Record set START

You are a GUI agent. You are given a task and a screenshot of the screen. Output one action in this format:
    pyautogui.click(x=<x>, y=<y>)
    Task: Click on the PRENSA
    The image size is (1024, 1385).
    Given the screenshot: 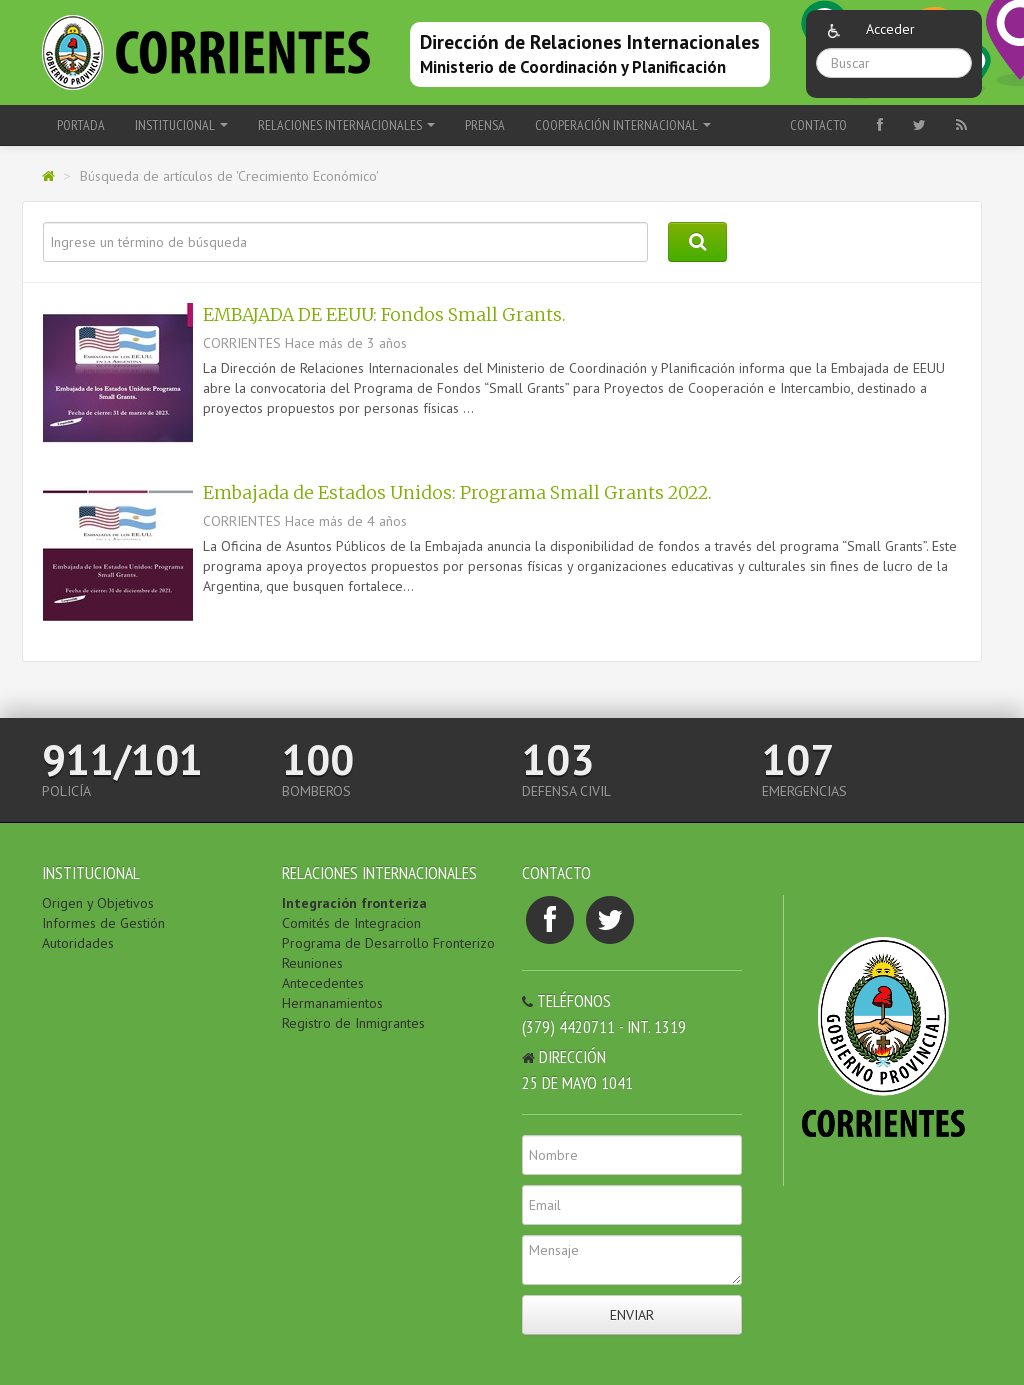 What is the action you would take?
    pyautogui.click(x=485, y=125)
    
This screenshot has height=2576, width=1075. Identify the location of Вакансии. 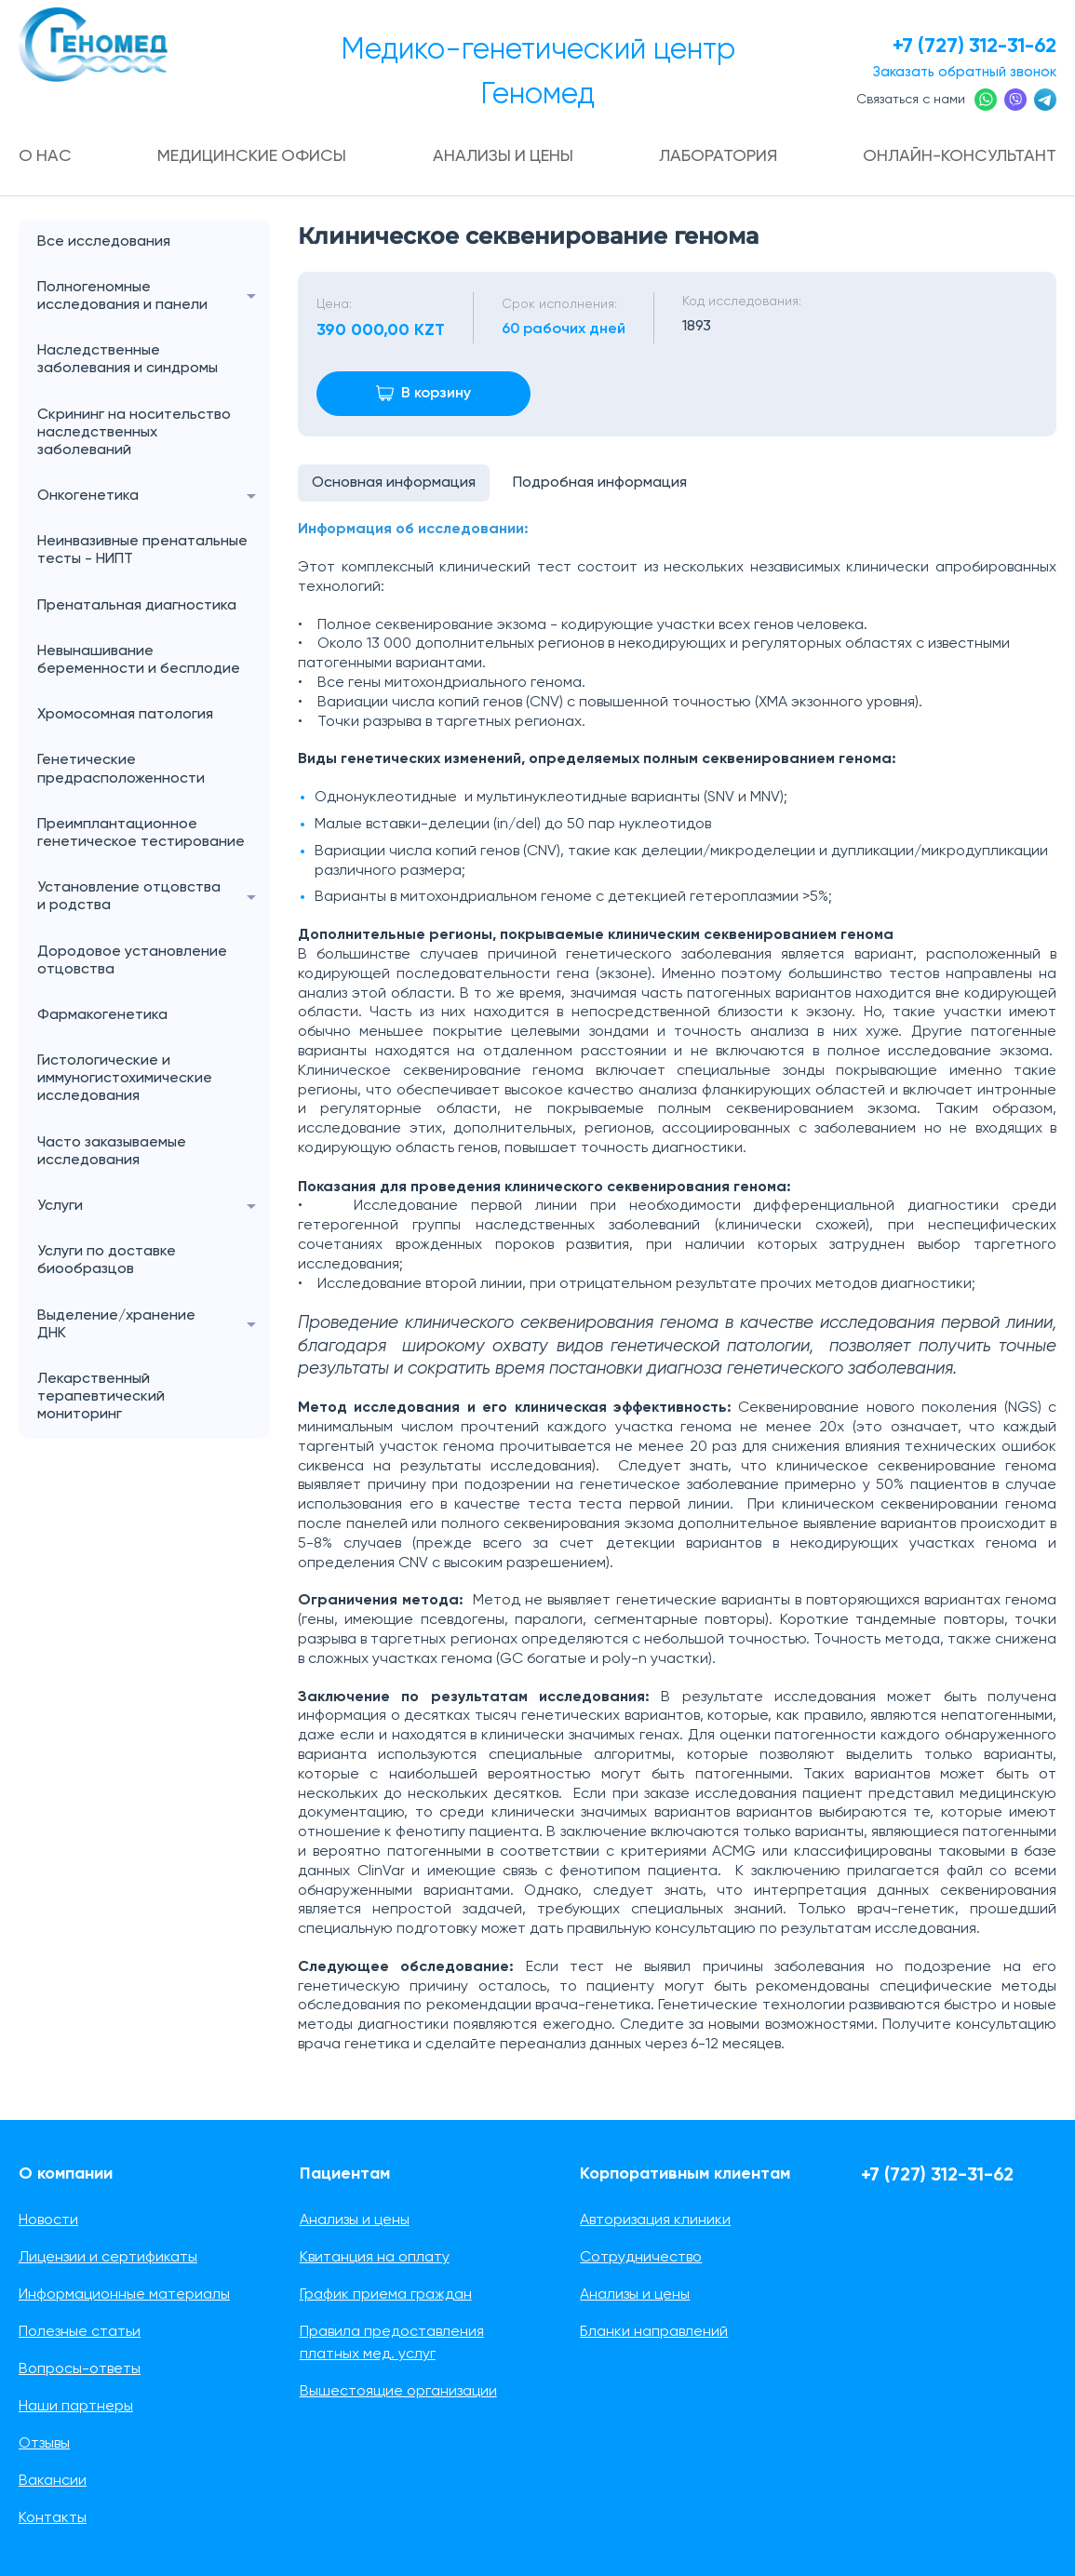
(53, 2481).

Record set END

### [Task prompt]
In the copy, include exactly the lines from the one with "This screenshot has" through the final line of the entries above, both ends counted, and no pictures.

### [Solution for this exercise]
This screenshot has height=2576, width=1075. Identify the location of Вакансии. 
(53, 2481).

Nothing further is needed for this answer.